Maths teacher Cara Glintmeyer has returned to Nayland College after spending two years teaching at an international school in Hanoi, Vietnam.

She describes living in Hanoi - a city of 8 million which is not much bigger in area than Nelson - as “crazy”.

“Very few things are the same there as they are here. Food is different, festivals are different,” she said. “You’d go downstairs and there’d be dragon dancers and it would be a festival day and we’d have no idea what was happening!”

Miss Glintmeyer lived in Hanoi with her teenage daughter who commuted between New Zealand and Vietnam every three months and attended school in both countries. Miss Glintmeyer describes the experience of learning in two very different educational systems as “amazing” for her daughter.

Bun cha was their favourite street food.This consists of thin rice noodles with meatballs, a basket of greenery and a little bowl with sauce that you put your noodles in. Miss Glintmeyer says she didn’t cook once in two years, as it was complicated to buy ingredients and hard to justify when the street food was so cheap and delicious.

The sheer density of the population in family-oriented Hanoi society is hard to imagine. “One day my daughter and I were biking to school together,” she said. “We were holding hands on our bikes and we stopped at the lights. Then we looked over at each other and there were two people in between us. We were like, there’s not even room!”

Miss Glintmeyer arrived back in Nelson last winter and the adjustment came as quite a shock.

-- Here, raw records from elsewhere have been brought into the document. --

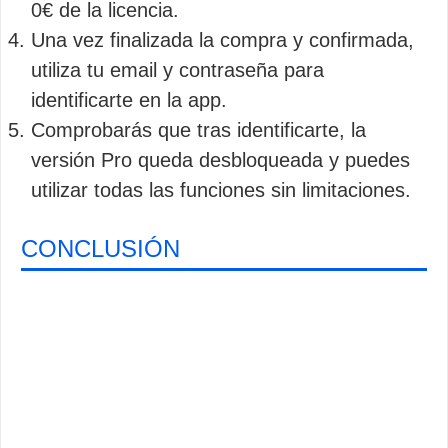
0€ de la licencia.
Una vez finalizada la compra y confirmada,
utiliza tu email y contraseña para
identificarte en la app.
Comprobarás que tras identificarte, la
versión Pro queda desbloqueada y puedes
utilizar todas las funciones sin limitaciones.
CONCLUSIÓN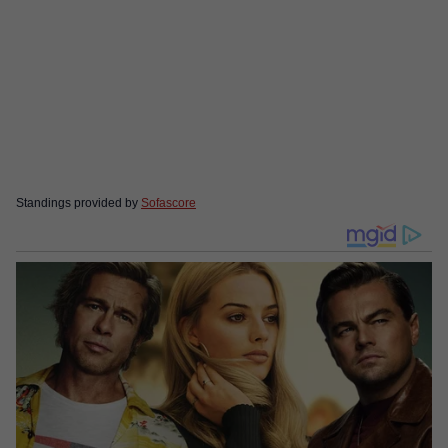
Standings provided by
Sofascore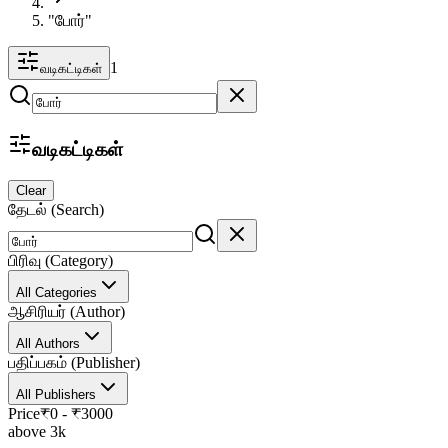
"போர்"
1
வடிகட்டிகள்
வடிகட்டிகள்
Clear
தேடல் (Search)
பிரிவு (Category)
All Categories
ஆசிரியர் (Author)
All Authors
பதிப்பகம் (Publisher)
All Publishers
Price
₹
0
- ₹
3000
above 3k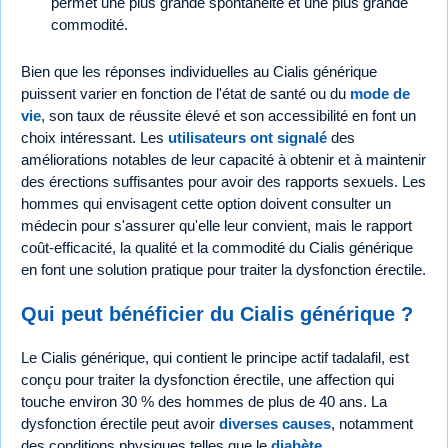
permet une plus grande spontanéité et une plus grande
commodité.
Bien que les réponses individuelles au Cialis générique
puissent varier en fonction de l'état de santé ou du
mode de
vie
, son taux de réussite élevé et son accessibilité en font un
choix intéressant. Les
utilisateurs ont signalé
des
améliorations notables de leur capacité à obtenir et à maintenir
des érections suffisantes pour avoir des rapports sexuels. Les
hommes qui envisagent cette option doivent consulter un
médecin pour s'assurer qu'elle leur convient, mais le rapport
coût-efficacité, la qualité et la commodité du Cialis générique
en font une solution pratique pour traiter la dysfonction érectile.
Qui peut bénéficier du Cialis générique ?
Le Cialis générique, qui contient le principe actif tadalafil, est
conçu pour traiter la dysfonction érectile, une affection qui
touche environ 30 % des hommes de plus de 40 ans. La
dysfonction érectile peut avoir
diverses causes
, notamment
des conditions physiques telles que le
diabète
,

Initially she noticed how expensive, beautiful and empty this country is. “It felt like when I was walking down the street, something’s happened, there’s been a disaster because there was no one on the streets!” she recalls.

She has also realised that New Zealand’s ecological commitment is not as strong as it’s made out to be. “I thought we were very eco friendly and clean and green but actually over there, eating out of the bowl that they wash and the chopsticks that sit there, it’s like ‘I don’t have a whole lot of plastic here.’ Whereas I come back and everything’s in plastic here, so I feel like New Zealand isn’t as eco-friendly as we make out at all.”

Cara Glintmeyer doesn’t rule out teaching internationally again or revisiting Vietnam. For now, however, she is happy to be back teaching maths at Nayland. “I love problem solving, I love puzzling,” the former music teacher says. “We sometimes get thinking that maths is all about doing equations but it’s not really, it’s about puzzling things out and finding your way towards a solution.”

Though New Zealand students might not be working at such an advanced level in maths in some respects, Miss Glintmeyer thinks their practical understanding of maths is actually a lot stronger.

Cara Glintmeyer still plays the piano now and again but these days sports dominate her free time. She runs, plays social volleyball and goes mountain biking. “I love running the tracks around here, the tracks are beautiful. Running for me is like a meditation time.”